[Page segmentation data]
▶
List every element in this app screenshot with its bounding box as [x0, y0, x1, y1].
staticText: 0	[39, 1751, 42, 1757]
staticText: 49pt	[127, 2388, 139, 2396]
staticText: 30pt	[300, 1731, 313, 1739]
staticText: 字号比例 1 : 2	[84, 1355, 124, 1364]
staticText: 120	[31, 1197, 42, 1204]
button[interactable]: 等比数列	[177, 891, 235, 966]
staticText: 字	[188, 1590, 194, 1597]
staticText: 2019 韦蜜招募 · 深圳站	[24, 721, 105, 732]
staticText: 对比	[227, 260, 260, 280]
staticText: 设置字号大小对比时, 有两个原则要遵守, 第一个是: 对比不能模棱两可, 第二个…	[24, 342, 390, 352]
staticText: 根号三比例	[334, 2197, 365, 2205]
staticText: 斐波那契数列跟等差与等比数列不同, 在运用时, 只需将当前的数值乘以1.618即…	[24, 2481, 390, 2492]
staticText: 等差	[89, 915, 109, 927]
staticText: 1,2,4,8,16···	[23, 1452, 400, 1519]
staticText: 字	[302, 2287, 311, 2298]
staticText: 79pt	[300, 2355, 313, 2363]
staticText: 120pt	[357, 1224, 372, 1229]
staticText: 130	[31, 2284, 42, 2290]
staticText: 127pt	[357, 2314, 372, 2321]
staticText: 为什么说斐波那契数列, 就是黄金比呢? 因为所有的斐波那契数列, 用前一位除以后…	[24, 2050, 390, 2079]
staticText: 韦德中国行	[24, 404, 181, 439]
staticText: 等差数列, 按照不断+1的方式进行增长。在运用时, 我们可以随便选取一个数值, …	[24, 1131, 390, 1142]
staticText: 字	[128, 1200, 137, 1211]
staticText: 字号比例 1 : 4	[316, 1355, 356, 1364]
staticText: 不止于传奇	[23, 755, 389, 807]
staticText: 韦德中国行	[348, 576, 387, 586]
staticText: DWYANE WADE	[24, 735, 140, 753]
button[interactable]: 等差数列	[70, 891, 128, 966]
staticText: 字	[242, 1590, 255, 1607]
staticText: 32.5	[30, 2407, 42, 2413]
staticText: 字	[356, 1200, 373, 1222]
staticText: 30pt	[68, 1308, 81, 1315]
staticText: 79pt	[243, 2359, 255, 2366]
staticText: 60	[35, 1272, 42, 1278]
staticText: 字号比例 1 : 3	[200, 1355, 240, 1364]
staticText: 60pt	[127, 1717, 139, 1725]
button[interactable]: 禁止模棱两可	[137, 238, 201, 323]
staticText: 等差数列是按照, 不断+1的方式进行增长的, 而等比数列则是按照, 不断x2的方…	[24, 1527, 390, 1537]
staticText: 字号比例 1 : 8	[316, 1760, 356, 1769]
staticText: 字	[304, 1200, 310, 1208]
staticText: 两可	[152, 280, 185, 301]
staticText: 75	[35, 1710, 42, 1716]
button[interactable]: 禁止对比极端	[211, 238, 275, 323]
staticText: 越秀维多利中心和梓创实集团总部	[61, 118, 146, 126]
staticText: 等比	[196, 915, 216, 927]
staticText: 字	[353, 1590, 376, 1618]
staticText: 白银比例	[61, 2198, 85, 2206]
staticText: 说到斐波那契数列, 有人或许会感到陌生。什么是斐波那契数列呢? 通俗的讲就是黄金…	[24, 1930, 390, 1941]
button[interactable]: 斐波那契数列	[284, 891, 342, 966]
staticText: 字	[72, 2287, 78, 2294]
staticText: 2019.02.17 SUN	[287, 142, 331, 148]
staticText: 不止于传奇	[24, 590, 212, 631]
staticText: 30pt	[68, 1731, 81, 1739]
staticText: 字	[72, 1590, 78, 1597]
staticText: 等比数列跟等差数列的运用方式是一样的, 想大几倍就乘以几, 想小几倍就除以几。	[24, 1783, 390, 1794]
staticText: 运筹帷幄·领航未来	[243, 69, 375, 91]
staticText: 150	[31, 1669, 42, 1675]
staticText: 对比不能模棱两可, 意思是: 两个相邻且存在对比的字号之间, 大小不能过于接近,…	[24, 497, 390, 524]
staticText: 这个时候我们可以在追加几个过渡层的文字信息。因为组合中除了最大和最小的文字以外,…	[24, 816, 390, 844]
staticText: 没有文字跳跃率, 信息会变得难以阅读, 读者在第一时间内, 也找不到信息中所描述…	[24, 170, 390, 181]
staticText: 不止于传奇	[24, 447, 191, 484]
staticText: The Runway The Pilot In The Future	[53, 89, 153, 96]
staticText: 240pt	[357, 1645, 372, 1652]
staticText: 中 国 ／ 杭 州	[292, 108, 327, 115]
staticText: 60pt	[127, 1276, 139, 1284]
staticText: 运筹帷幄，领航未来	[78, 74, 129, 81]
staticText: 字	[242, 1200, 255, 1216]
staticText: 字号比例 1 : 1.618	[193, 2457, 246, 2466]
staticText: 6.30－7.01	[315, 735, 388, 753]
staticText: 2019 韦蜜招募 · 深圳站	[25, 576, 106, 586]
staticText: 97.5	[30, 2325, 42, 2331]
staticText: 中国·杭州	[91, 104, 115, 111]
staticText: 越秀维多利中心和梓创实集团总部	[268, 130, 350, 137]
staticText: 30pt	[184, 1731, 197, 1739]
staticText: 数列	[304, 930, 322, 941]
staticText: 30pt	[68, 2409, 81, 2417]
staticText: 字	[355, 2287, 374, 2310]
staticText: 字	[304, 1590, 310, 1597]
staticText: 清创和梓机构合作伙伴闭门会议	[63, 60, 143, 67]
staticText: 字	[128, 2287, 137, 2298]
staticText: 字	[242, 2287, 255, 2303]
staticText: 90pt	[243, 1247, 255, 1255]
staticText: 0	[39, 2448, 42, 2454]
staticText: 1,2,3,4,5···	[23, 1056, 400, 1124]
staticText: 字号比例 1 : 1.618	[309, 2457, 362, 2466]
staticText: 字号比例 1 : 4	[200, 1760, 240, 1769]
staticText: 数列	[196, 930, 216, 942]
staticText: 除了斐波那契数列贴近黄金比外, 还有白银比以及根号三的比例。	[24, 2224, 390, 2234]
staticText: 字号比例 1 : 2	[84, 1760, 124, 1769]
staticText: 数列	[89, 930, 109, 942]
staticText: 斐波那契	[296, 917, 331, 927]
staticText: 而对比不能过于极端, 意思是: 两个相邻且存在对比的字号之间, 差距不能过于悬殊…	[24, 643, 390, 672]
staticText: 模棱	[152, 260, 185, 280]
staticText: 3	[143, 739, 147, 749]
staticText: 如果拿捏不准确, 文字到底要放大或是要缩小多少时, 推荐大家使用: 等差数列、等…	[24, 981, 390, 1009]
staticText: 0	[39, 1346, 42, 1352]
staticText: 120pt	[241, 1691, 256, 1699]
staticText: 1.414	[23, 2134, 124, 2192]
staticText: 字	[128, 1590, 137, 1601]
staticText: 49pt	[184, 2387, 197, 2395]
◀
→ **WHAT THE EXERCISE ASKS**:
Each line of the data that holds "对比不能模棱两可" should be reported.

→ **TASK ANSWER**:
staticText: 设置字号大小对比时, 有两个原则要遵守, 第一个是: 对比不能模棱两可, 第二个…	[24, 342, 390, 352]
staticText: 对比不能模棱两可, 意思是: 两个相邻且存在对比的字号之间, 大小不能过于接近,…	[24, 497, 390, 524]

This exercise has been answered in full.